• [WHAT TO DO]
Could you please retype exactly the lines from the start of the records below through the line that contains "ed hjälp av en adapter.", both included, and leave out the pictures?

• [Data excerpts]
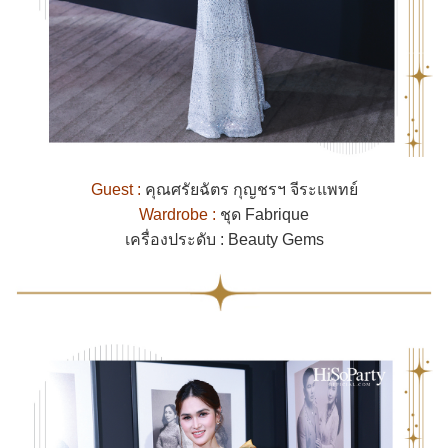
Guest :
คุณศรัยฉัตร กุญชรฯ จีระแพทย์
Wardrobe :
ชุด Fabrique
เครื่องประดับ : Beauty Gems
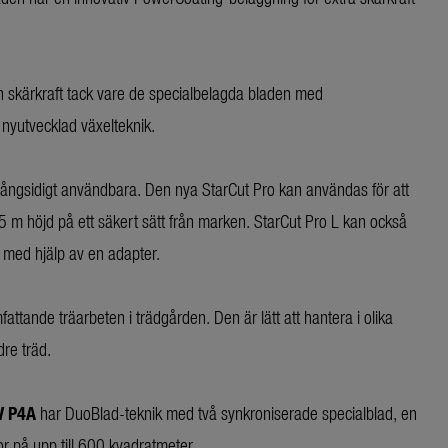
 skärkraft tack vare de specialbelagda bladen med
 nyutvecklad växelteknik.
ångsidigt användbara. Den nya StarCut Pro kan användas för att
6,5 m höjd på ett säkert sätt från marken. StarCut Pro L kan också
ed hjälp av en adapter.
fattande träarbeten i trädgården. Den är lätt att hantera i olika
dre träd.
V P4A
har DuoBlad-teknik med två synkroniserade specialblad, en
r på upp till 600 kvadratmeter.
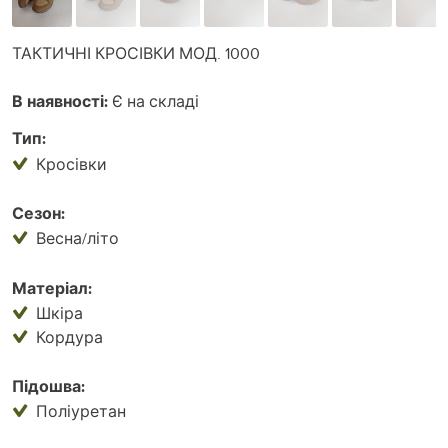
ТАКТИЧНІ КРОСІВКИ МОД. 1000
В наявності:
Є на складі
Тип:
Кросівки
Сезон:
Весна/літо
Матеріал:
Шкіра
Кордура
Підошва:
Поліуретан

• [ANSWER TO THE PROBLEM]
Guest :
คุณศรัยฉัตร กุญชรฯ จีระแพทย์
Wardrobe :
ชุด Fabrique
เครื่องประดับ : Beauty Gems
 skärkraft tack vare de specialbelagda bladen med
 nyutvecklad växelteknik.
ångsidigt användbara. Den nya StarCut Pro kan användas för att
6,5 m höjd på ett säkert sätt från marken. StarCut Pro L kan också
ed hjälp av en adapter.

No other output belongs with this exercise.